(Excerpts from a dataset)

[Start of Attachment]

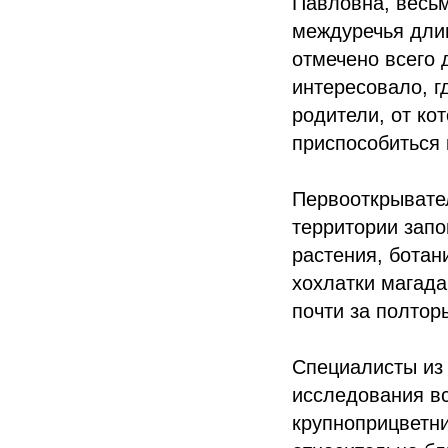
Павловна, весьм
междуречья длин
отмечено всего 
интересовало, г
родители, от к
приспособиться
Первооткрывател
территории зап
растения, ботан
хохлатки магада
почти за полтор
Специалисты из 
исследования вс
крупноприцветни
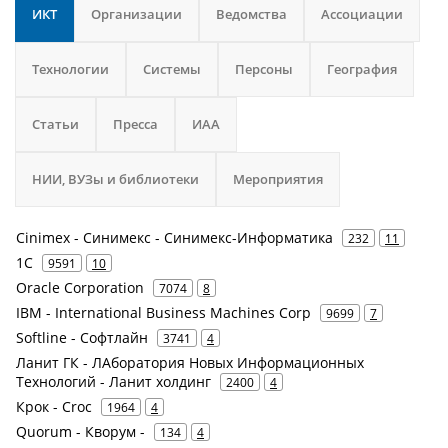
ИКТ
Организации
Ведомства
Ассоциации
Технологии
Системы
Персоны
География
Статьи
Пресса
ИАА
НИИ, ВУЗы и библиотеки
Мероприятия
Cinimex - Синимекс - Синимекс-Информатика
232
11
1С
9591
10
Oracle Corporation
7074
8
IBM - International Business Machines Corp
9699
7
Softline - Софтлайн
3741
4
Ланит ГК - ЛАборатория Новых Информационных
Технологий - Ланит холдинг
2400
4
Крок - Croc
1964
4
Quorum - Кворум -
134
4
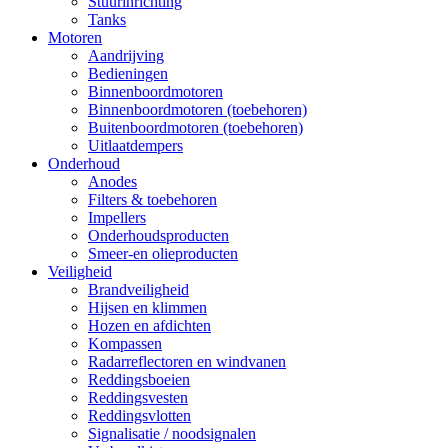
Stuurinrichting
Tanks
Motoren
Aandrijving
Bedieningen
Binnenboordmotoren
Binnenboordmotoren (toebehoren)
Buitenboordmotoren (toebehoren)
Uitlaatdempers
Onderhoud
Anodes
Filters & toebehoren
Impellers
Onderhoudsproducten
Smeer-en olieproducten
Veiligheid
Brandveiligheid
Hijsen en klimmen
Hozen en afdichten
Kompassen
Radarreflectoren en windvanen
Reddingsboeien
Reddingsvesten
Reddingsvlotten
Signalisatie / noodsignalen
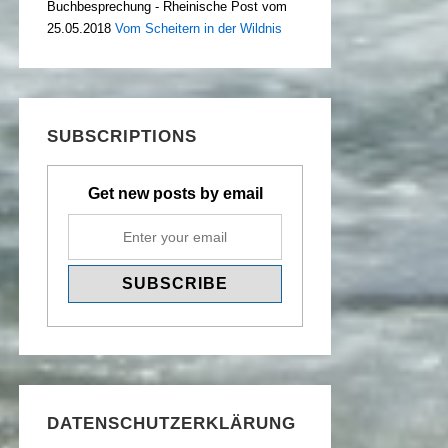
Buchbesprechung - Rheinische Post vom
25.05.2018
Vom Scheitern in der Wildnis
SUBSCRIPTIONS
Get new posts by email
DATENSCHUTZERKLÄRUNG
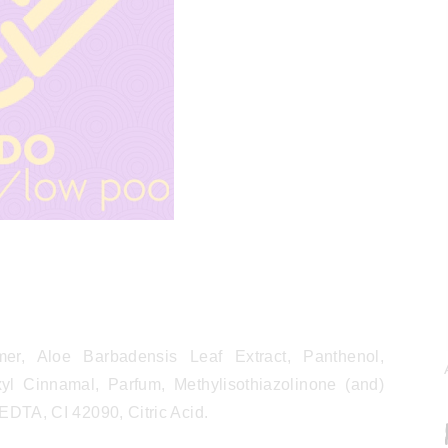
r, Aloe Barbadensis Leaf Extract, Panthenol,
xyl Cinnamal, Parfum, Methylisothiazolinone (and)
EDTA, CI 42090, Citric Acid.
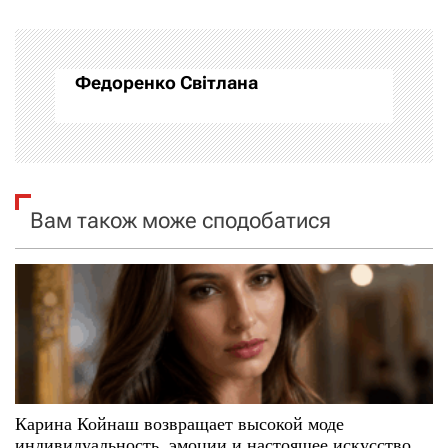
г
а
Федоренко Світлана
ц
і
я
Вам також може сподобатися
з
а
п
и
с
Карина Койнаш возвращает высокой моде
і
индивидуальность, эмоции и настоящее искусство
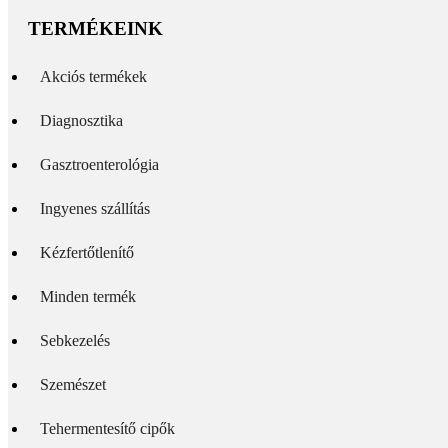
TERMÉKEINK
Akciós termékek
Diagnosztika
Gasztroenterológia
Ingyenes szállítás
Kézfertőtlenítő
Minden termék
Sebkezelés
Szemészet
Tehermentesítő cipők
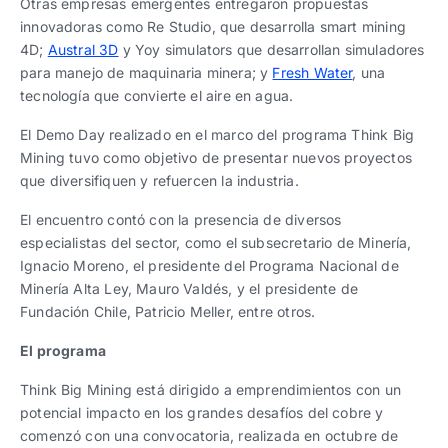
Otras empresas emergentes entregaron propuestas
innovadoras como Re Studio, que desarrolla smart mining
4D;
Austral 3D
y Yoy simulators que desarrollan simuladores
para manejo de maquinaria minera; y
Fresh Water
, una
tecnología que convierte el aire en agua.
El Demo Day realizado en el marco del programa Think Big
Mining tuvo como objetivo de presentar nuevos proyectos
que diversifiquen y refuercen la industria.
El encuentro contó con la presencia de diversos
especialistas del sector, como el subsecretario de Minería,
Ignacio Moreno, el presidente del Programa Nacional de
Minería Alta Ley, Mauro Valdés, y el presidente de
Fundación Chile, Patricio Meller, entre otros.
El programa
Think Big Mining está dirigido a emprendimientos con un
potencial impacto en los grandes desafíos del cobre y
comenzó con una convocatoria, realizada en octubre de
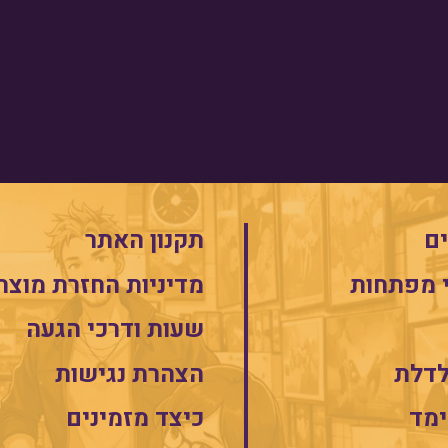
ם
תקנון האתר
 מפתחות
מדיניות החזרת מוצר
שעות ודרכי הגעה
לדלת
הצהרת נגישות
מד
כיצד מזמינים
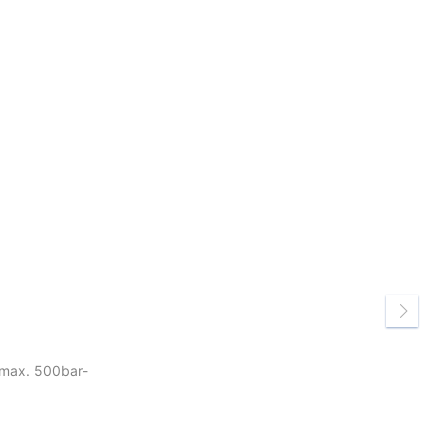
n-max. 500bar-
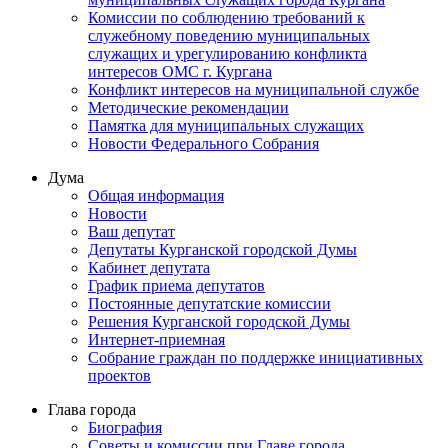
Комиссии по соблюдению требований к
служебному поведению муниципальных
служащих и урегулированию конфликта
интересов ОМС г. Кургана
Конфликт интересов на муниципальной службе
Методические рекомендации
Памятка для муниципальных служащих
Новости Федерального Cобрания
Дума
Общая информация
Новости
Ваш депутат
Депутаты Курганской городской Думы
Кабинет депутата
График приема депутатов
Постоянные депутатские комиссии
Решения Курганской городской Думы
Интернет-приемная
Собрание граждан по поддержке инициативных
проектов
Глава города
Биография
Советы и комиссии при Главе города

[End of Attachment]

▶ Task instructions
Copy out exactly the lines between the line containing "Ignacio Moreno, el" and the end of the entries, including both, and leave the pictures behind.

▶ Answer box
Ignacio Moreno, el presidente del Programa Nacional de
Minería Alta Ley, Mauro Valdés, y el presidente de
Fundación Chile, Patricio Meller, entre otros.
El programa
Think Big Mining está dirigido a emprendimientos con un
potencial impacto en los grandes desafíos del cobre y
comenzó con una convocatoria, realizada en octubre de
ם
תקנון האתר
 מפתחות
מדיניות החזרת מוצר
שעות ודרכי הגעה
לדלת
הצהרת נגישות
מד
כיצד מזמינים
n-max. 500bar-
Комиссии по соблюдению требований к
служебному поведению муниципальных
служащих и урегулированию конфликта
интересов ОМС г. Кургана
Конфликт интересов на муниципальной службе
Методические рекомендации
Памятка для муниципальных служащих
Новости Федерального Cобрания
Дума
Общая информация
Новости
Ваш депутат
Депутаты Курганской городской Думы
Кабинет депутата
График приема депутатов
Постоянные депутатские комиссии
Решения Курганской городской Думы
Интернет-приемная
Собрание граждан по поддержке инициативных
проектов
Глава города
Биография
Советы и комиссии при Главе города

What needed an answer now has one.